# EMT Transition question.



## CFal (Sep 25, 2013)

NREMT shows my level as "EMT" not EMT-B, does this mean I am already at the new level?


----------



## Christopher (Oct 9, 2013)

CFal said:


> NREMT shows my level as "EMT" not EMT-B, does this mean I am already at the new level?



I would double check with your recertifying agency, they may have noted that you took the appropriate transition course. Some places have built them into con-ed so the transition is seamless.


----------



## CFal (Oct 9, 2013)

Christopher said:


> I would double check with your recertifying agency, they may have noted that you took the appropriate transition course. Some places have built them into con-ed so the transition is seamless.
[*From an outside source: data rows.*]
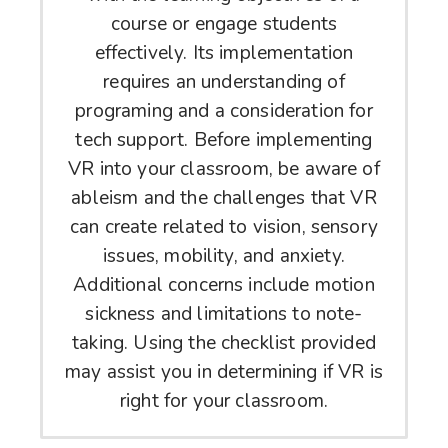
course or engage students
effectively. Its implementation
requires an understanding of
programing and a consideration for
tech support. Before implementing
VR into your classroom, be aware of
ableism and the challenges that VR
can create related to vision, sensory
issues, mobility, and anxiety.
Additional concerns include motion
sickness and limitations to note-
taking. Using the checklist provided
may assist you in determining if VR is
right for your classroom.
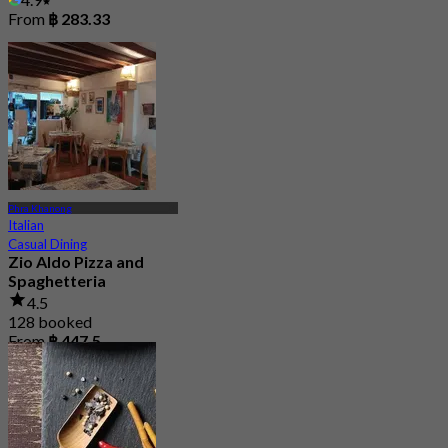
From
฿ 283.33
Phra Khanong
Italian
Casual Dining
Zio Aldo Pizza and
Spaghetteria
4.5
128 booked
From
฿ 447.5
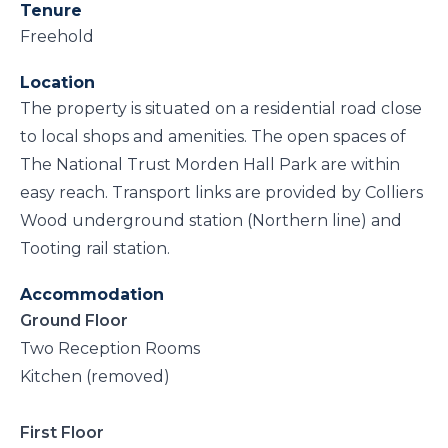
Tenure
Freehold
Location
The property is situated on a residential road close
to local shops and amenities. The open spaces of
The National Trust Morden Hall Park are within
easy reach. Transport links are provided by Colliers
Wood underground station (Northern line) and
Tooting rail station.
Accommodation
Ground Floor
Two Reception Rooms
Kitchen (removed)
First Floor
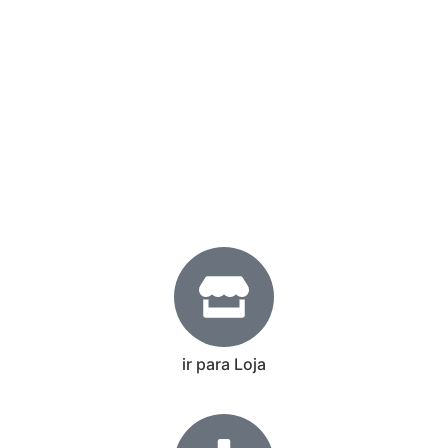
ir para Loja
> National EMS Certification exams based on National Scope of Practice EMS Provider Levels Begin:
> Advanced EMT	June 1, 2011
> Emergency Medical Responder	January 1, 2012
> Emergency Medical Technician	January 1, 2012
> Paramedic	January 1, 2013



I think my NREMT test might be recent enough that I don't have to transition but I want to double check


----------



## Christopher (Oct 9, 2013)

CFal said:


> I think my NREMT test might be recent enough that I don't have to transition but I want to double check



The answer will be pretty simple, if your test was > Date X, you win


----------



## CFal (Oct 9, 2013)

sweet


----------



## MarieBee (Nov 6, 2013)

I have questions about my transition requirements also. 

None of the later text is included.